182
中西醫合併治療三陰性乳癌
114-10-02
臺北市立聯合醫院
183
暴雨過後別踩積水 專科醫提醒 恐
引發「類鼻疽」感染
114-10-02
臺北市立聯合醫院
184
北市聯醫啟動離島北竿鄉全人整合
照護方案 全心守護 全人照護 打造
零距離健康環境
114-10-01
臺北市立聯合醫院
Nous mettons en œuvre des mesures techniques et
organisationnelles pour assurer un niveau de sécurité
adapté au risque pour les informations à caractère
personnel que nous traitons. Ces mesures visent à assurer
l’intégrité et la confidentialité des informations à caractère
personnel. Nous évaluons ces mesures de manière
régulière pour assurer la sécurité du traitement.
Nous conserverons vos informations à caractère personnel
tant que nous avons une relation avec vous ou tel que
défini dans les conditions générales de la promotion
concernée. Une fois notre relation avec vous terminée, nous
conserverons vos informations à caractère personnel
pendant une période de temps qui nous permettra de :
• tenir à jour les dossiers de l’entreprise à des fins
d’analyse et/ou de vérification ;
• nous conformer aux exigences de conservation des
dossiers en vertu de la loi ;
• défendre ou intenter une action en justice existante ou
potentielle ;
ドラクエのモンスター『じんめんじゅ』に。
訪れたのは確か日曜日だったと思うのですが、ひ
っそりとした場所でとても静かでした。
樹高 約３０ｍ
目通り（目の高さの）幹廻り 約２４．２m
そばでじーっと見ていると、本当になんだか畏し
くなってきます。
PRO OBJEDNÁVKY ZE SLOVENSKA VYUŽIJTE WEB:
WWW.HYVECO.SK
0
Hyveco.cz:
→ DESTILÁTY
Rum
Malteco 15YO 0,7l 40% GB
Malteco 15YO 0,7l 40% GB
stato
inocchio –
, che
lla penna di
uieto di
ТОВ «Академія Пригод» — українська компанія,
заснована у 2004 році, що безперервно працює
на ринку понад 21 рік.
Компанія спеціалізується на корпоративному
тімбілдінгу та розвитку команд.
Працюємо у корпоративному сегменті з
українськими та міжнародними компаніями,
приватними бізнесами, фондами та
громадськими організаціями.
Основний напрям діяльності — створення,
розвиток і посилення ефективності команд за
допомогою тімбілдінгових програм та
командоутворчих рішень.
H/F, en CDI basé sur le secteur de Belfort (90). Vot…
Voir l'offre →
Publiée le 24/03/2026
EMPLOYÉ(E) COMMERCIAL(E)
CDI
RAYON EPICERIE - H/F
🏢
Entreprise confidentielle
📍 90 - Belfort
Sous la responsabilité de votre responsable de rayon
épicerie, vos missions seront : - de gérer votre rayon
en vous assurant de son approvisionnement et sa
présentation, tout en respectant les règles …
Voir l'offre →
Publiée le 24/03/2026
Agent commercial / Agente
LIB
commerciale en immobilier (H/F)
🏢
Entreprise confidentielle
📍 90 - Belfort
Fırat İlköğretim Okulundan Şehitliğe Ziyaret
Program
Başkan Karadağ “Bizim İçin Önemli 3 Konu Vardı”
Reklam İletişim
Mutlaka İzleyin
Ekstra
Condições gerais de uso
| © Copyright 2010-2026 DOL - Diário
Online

---

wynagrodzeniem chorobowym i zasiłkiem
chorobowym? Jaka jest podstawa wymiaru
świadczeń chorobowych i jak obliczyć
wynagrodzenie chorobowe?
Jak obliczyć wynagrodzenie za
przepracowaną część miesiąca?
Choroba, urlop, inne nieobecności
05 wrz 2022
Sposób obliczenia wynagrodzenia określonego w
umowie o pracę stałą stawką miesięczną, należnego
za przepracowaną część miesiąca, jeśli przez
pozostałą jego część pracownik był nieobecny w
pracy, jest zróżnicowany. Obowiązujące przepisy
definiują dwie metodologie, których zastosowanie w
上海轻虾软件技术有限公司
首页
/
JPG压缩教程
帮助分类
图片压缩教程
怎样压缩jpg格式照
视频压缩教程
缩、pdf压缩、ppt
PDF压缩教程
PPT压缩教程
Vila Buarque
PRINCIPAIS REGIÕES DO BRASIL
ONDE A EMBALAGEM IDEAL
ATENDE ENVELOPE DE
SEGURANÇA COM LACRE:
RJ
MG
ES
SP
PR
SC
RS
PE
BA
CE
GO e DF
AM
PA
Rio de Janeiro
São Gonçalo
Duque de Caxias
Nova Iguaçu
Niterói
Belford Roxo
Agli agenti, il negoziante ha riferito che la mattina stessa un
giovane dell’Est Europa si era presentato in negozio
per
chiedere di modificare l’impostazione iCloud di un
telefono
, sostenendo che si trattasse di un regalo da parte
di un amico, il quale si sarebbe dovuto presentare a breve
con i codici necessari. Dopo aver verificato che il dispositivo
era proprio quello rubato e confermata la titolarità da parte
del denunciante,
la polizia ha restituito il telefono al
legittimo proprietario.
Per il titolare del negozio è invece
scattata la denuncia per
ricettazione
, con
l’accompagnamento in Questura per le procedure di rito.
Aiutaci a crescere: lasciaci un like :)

==

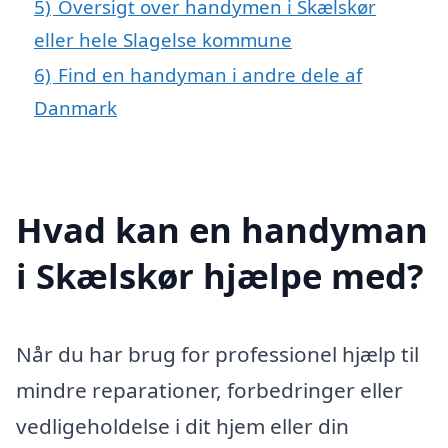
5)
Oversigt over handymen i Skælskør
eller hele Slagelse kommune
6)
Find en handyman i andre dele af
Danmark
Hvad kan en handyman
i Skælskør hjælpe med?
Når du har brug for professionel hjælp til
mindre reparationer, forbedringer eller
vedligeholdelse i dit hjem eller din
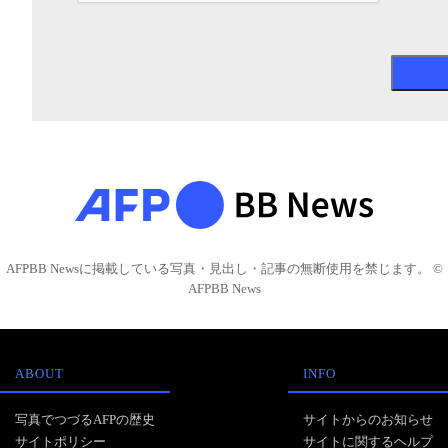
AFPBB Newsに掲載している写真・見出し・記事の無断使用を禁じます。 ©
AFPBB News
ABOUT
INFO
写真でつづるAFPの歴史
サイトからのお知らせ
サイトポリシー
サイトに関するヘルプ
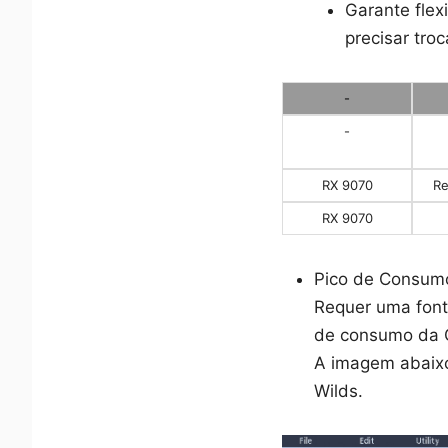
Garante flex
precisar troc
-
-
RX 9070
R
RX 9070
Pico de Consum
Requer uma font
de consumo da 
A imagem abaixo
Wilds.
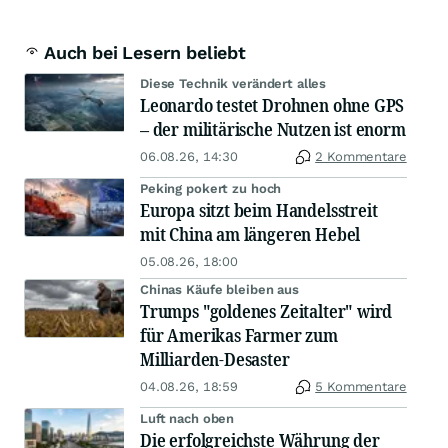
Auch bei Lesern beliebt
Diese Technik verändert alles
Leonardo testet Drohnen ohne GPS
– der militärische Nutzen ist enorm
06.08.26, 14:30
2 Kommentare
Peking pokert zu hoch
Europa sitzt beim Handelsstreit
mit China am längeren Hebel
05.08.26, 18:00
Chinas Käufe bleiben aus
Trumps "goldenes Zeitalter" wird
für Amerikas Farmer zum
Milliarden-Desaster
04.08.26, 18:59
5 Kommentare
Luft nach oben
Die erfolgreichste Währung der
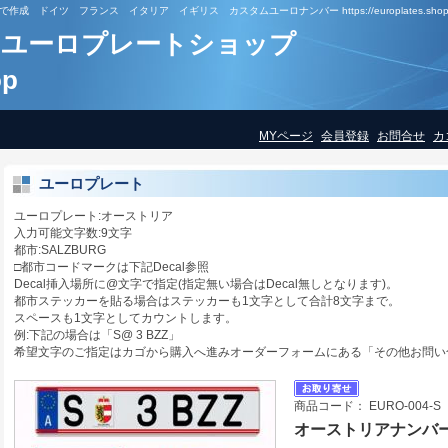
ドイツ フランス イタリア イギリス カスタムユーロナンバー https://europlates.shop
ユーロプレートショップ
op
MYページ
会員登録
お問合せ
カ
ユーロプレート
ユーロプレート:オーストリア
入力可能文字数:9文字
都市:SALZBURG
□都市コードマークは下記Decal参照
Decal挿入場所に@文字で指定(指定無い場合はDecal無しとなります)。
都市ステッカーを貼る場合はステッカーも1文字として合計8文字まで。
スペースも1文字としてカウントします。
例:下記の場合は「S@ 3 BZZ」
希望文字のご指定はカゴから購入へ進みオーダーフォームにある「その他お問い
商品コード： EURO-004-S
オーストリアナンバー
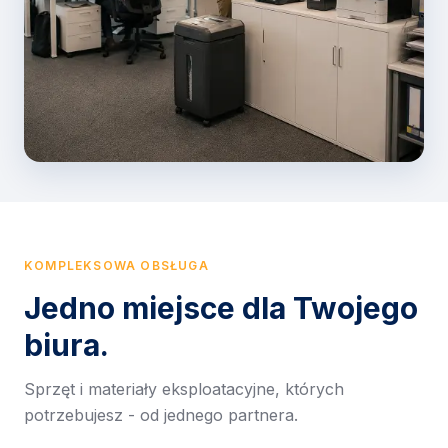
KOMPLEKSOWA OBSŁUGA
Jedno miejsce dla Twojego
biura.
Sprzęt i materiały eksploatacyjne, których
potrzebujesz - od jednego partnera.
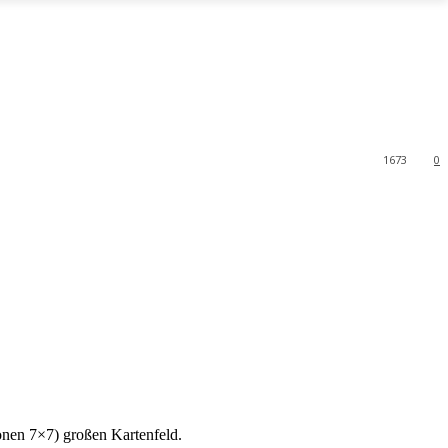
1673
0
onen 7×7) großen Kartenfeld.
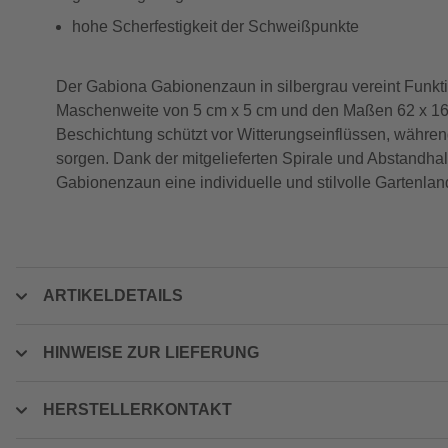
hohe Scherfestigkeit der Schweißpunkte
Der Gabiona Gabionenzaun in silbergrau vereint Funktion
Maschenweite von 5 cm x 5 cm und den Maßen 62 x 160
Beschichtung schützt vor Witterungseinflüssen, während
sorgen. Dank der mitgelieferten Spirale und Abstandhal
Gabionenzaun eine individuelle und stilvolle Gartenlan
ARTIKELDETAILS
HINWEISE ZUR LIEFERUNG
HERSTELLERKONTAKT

EXERCISE DETAILS
Give back exactly the lines above starting at the line where "chorobowym? Jaka jest podstawa wymiaru" appears and ending at the line where "Aiutaci a crescere: lasciaci un like :)" appears, both included, with no other lines.

ANSWER TO THE EXERCISE
chorobowym? Jaka jest podstawa wymiaru
świadczeń chorobowych i jak obliczyć
wynagrodzenie chorobowe?
Jak obliczyć wynagrodzenie za
przepracowaną część miesiąca?
Choroba, urlop, inne nieobecności
05 wrz 2022
Sposób obliczenia wynagrodzenia określonego w
umowie o pracę stałą stawką miesięczną, należnego
za przepracowaną część miesiąca, jeśli przez
pozostałą jego część pracownik był nieobecny w
pracy, jest zróżnicowany. Obowiązujące przepisy
definiują dwie metodologie, których zastosowanie w
上海轻虾软件技术有限公司
首页
/
JPG压缩教程
帮助分类
图片压缩教程
怎样压缩jpg格式照
视频压缩教程
缩、pdf压缩、ppt
PDF压缩教程
PPT压缩教程
Vila Buarque
PRINCIPAIS REGIÕES DO BRASIL
ONDE A EMBALAGEM IDEAL
ATENDE ENVELOPE DE
SEGURANÇA COM LACRE:
RJ
MG
ES
SP
PR
SC
RS
PE
BA
CE
GO e DF
AM
PA
Rio de Janeiro
São Gonçalo
Duque de Caxias
Nova Iguaçu
Niterói
Belford Roxo
Agli agenti, il negoziante ha riferito che la mattina stessa un
giovane dell’Est Europa si era presentato in negozio
per
chiedere di modificare l’impostazione iCloud di un
telefono
, sostenendo che si trattasse di un regalo da parte
di un amico, il quale si sarebbe dovuto presentare a breve
con i codici necessari. Dopo aver verificato che il dispositivo
era proprio quello rubato e confermata la titolarità da parte
del denunciante,
la polizia ha restituito il telefono al
legittimo proprietario.
Per il titolare del negozio è invece
scattata la denuncia per
ricettazione
, con
l’accompagnamento in Questura per le procedure di rito.
Aiutaci a crescere: lasciaci un like :)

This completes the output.